Cuando los discípulos de Juan se fueron, Jesús comenzó a hablar con la gente acerca de Juan, y dijo:
«¿A quién fueron a ver al desierto? ¿Era acaso un hombre doblado como las cañas que dobla el viento? ¿Se trataba de alguien vestido con ropa muy lujosa? Recuerden que los que se visten así viven en el palacio de los reyes. ¿A quién fueron a ver entonces? ¿Fueron a ver a un profeta? Por supuesto que sí. En realidad, Juan era más que profeta; era el mensajero de quien Dios había hablado cuando dijo:
“Yo envío a mi mensajero
delante de ti,
a preparar todo
para tu llegada.”
»Les aseguro que en este mundo no ha nacido un hombre más importante que Juan el Bautista.

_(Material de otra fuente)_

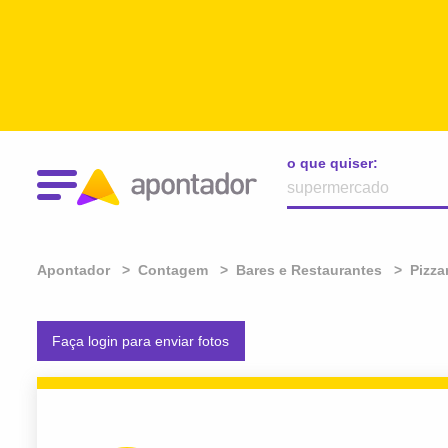
o que quiser:
Apontador
Contagem
Bares e Restaurantes
Pizza
Faça login para enviar fotos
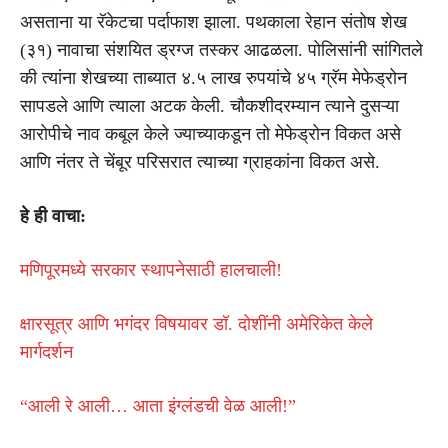
असताना या रॅकेटचा पर्दाफाश झाला. पथकाला रेहान संतोष शेख
(३१) नावाचा संशयित ड्रग्ज तस्कर आढळला. पोलिसांनी सांगितले
की त्यांना शेखच्या ताब्यात ४.५ लाख रुपयांचे ४५ ग्रॅम मेफेड्रोन
सापडले आणि त्याला अटक केली. चौकशीदरम्यान त्याने दुसऱ्या
आरोपीचे नाव कबूल केले ज्याच्याकडून तो मेफेड्रोन विकत असे
आणि नंतर ते चेंबूर परिसरात त्याच्या ग्राहकांना विकत असे.
हे ही वाचा:
मणिपूरमध्ये सरकार स्थापनेसाठी हालचाली!
क्षारसूत्र आणि भगंदर विषयावर डॉ. दोशींनी अमेरिकेत केले
मार्गदर्शन
“आली रे आली… आता इंग्लंडची वेळ आली!”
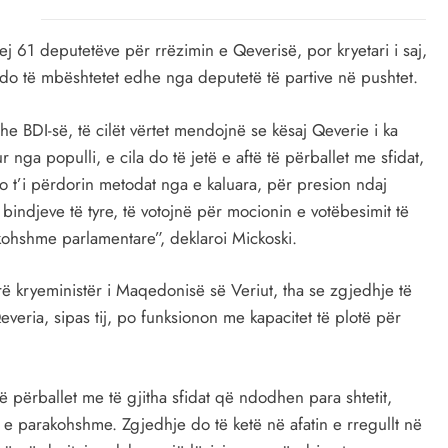
61 deputetëve për rrëzimin e Qeverisë, por kryetari i saj,
aj do të mbështetet edhe nga deputetë të partive në pushtet.
 BDI-së, të cilët vërtet mendojnë se kësaj Qeverie i ka
nga populli, e cila do të jetë e aftë të përballet me sfidat,
o t’i përdorin metodat nga e kaluara, për presion ndaj
 bindjeve të tyre, të votojnë për mocionin e votëbesimit të
kohshme parlamentare”, deklaroi Mickoski.
rë kryeministër i Maqedonisë së Veriut, tha se zgjedhje të
eria, sipas tij, po funksionon me kapacitet të plotë për
ë përballet me të gjitha sfidat që ndodhen para shtetit,
t e parakohshme. Zgjedhje do të ketë në afatin e rregullt në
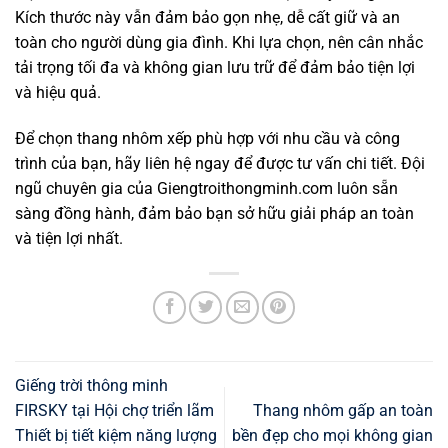
Kích thước này vẫn đảm bảo gọn nhẹ, dễ cất giữ và an
toàn cho người dùng gia đình. Khi lựa chọn, nên cân nhắc
tải trọng tối đa và không gian lưu trữ để đảm bảo tiện lợi
và hiệu quả.
Để chọn thang nhôm xếp phù hợp với nhu cầu và công
trình của bạn, hãy liên hệ ngay để được tư vấn chi tiết. Đội
ngũ chuyên gia của Giengtroithongminh.com luôn sẵn
sàng đồng hành, đảm bảo bạn sở hữu giải pháp an toàn
và tiện lợi nhất.
Giếng trời thông minh
FIRSKY tại Hội chợ triển lãm
Thang nhôm gấp an toàn
Thiết bị tiết kiệm năng lượng
bền đẹp cho mọi không gian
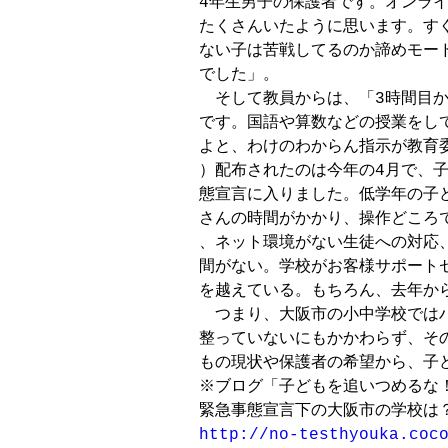
4年生男子の保護者です。オンライ
たくさんいたように思います。すぐ
ない子は苦戦してるのか諦めモード
でした」。

　そして教員からは、「3時間目から
です。国語や算数などの授業をし
よと、わけのわからん指示が教育
）配布されたのは今年の4月で、子
態宣言に入りました。低学年の子ども
さんの時間がかかり、操作どころて
、ネット環境がない生徒への対応
間がない。学校がお客様サポー
を越えている。もちろん、去年から
　つまり、大阪市の小中学校では
整っていないにもかかわらず、そ
もの現状や保護者の希望から、子
※ブログ「子どもを追いつめるな！
http://no-testhyouka.coc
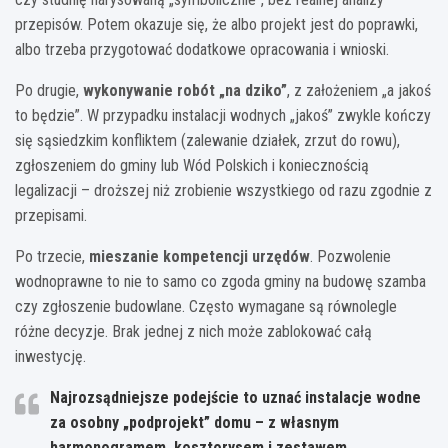
przepisów. Potem okazuje się, że albo projekt jest do poprawki,
albo trzeba przygotować dodatkowe opracowania i wnioski.
Po drugie,
wykonywanie robót „na dziko”
, z założeniem „a jakoś
to będzie”. W przypadku instalacji wodnych „jakoś” zwykle kończy
się sąsiedzkim konfliktem (zalewanie działek, zrzut do rowu),
zgłoszeniem do gminy lub Wód Polskich i koniecznością
legalizacji – droższej niż zrobienie wszystkiego od razu zgodnie z
przepisami.
Po trzecie,
mieszanie kompetencji urzędów
. Pozwolenie
wodnoprawne to nie to samo co zgoda gminy na budowę szamba
czy zgłoszenie budowlane. Często wymagane są równolegle
różne decyzje. Brak jednej z nich może zablokować całą
inwestycję.
Najrozsądniejsze podejście to uznać instalacje wodne
za osobny „podprojekt” domu – z własnym
harmonogramem, kosztorysem i zestawem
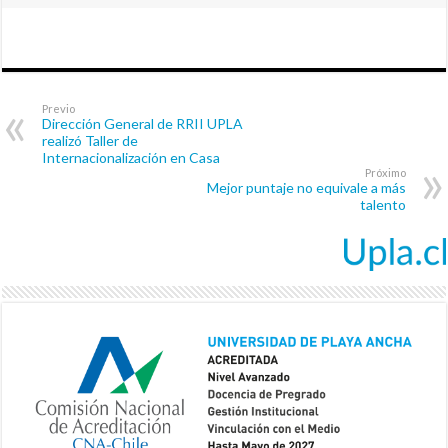
Previo
Dirección General de RRII UPLA
realizó Taller de
Internacionalización en Casa
Próximo
Mejor puntaje no equivale a más
talento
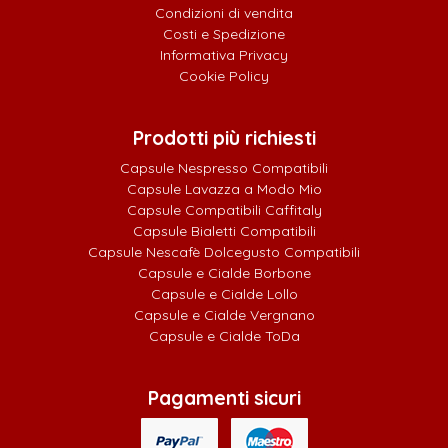
Condizioni di vendita
Costi e Spedizione
Informativa Privacy
Cookie Policy
Prodotti più richiesti
Capsule Nespresso Compatibili
Capsule Lavazza a Modo Mio
Capsule Compatibili Caffitaly
Capsule Bialetti Compatibili
Capsule Nescafè Dolcegusto Compatibili
Capsule e Cialde Borbone
Capsule e Cialde Lollo
Capsule e Cialde Vergnano
Capsule e Cialde ToDa
Pagamenti sicuri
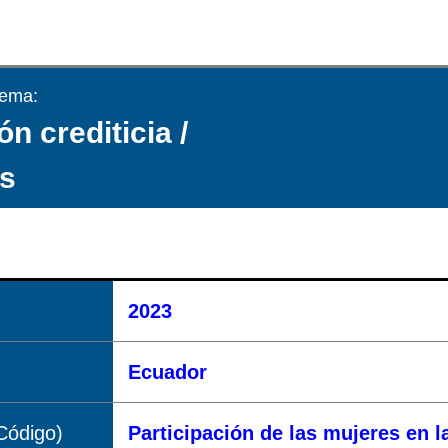
tema:
ón crediticia /
s
2023
Ecuador
Código)
Participación de las mujeres en 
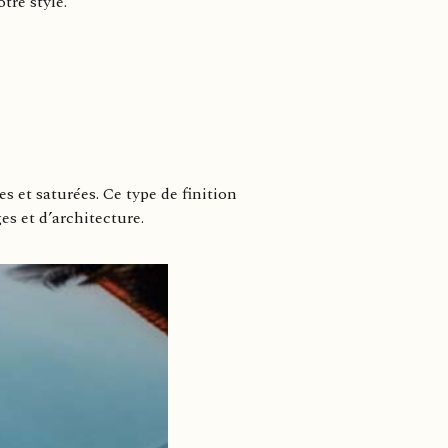
otre style.
s et saturées. Ce type de finition
es et d’architecture.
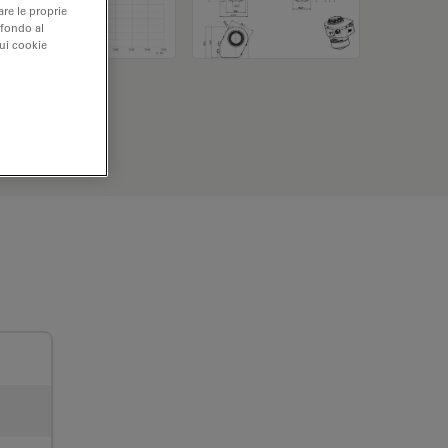
are le proprie
 fondo al
sui cookie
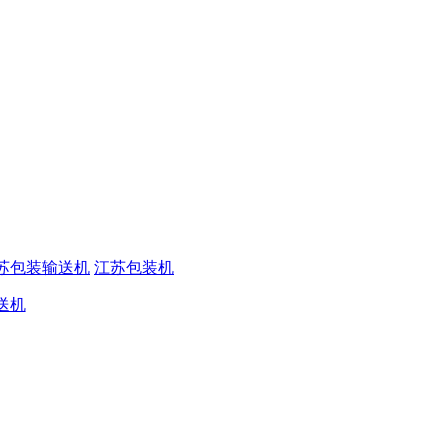
苏包装输送机
江苏包装机
送机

Sin embargo, el menos importante en el reino de Dios es superior a Juan.»
Los que habían escuchado a Juan le pidieron que los bautizara, y hasta los cobradores de impuestos hicieron lo mismo. Así obedecieron lo que Dios había mandado. Pero los fariseos y los maestros de la Ley no quisieron obedecer a Dios, ni tampoco quisieron que Juan los bautizara.
Jesús siguió diciendo:
«Ustedes, los que viven en esta época, son como los niños que se sientan a jugar en las plazas, y gritan a otros niños:
“Tocamos la flauta,
pero ustedes no bailaron.
Cantamos canciones tristes,
pero ustedes no lloraron.”
»Porque Juan el Bautista ayunaba y no bebía vino, y ustedes decían que tenía un demonio. Luego, vine yo, el Hijo del hombre, que como y bebo, y ustedes dicen que soy un glotón y un borracho; que soy amigo de gente de mala fama y de los que cobran impuestos para Roma. Pero recuerden que la sabiduría de Dios se prueba por sus resultados.»
Un fariseo llamado Simón invitó a Jesús a comer en su casa. Jesús aceptó y se sentó a la mesa.
Una mujer de mala fama, que vivía en aquel pueblo, supo que Jesús estaba comiendo en casa de Simón. Tomó entonces un frasco de perfume muy fino, y fue a ver a Jesús.
La mujer entró y se arrodilló detrás de Jesús, y tanto lloraba que sus lágrimas caían sobre los pies de Jesús. Después le secó los pies con sus propios cabellos, se los besó y les puso el perfume que llevaba.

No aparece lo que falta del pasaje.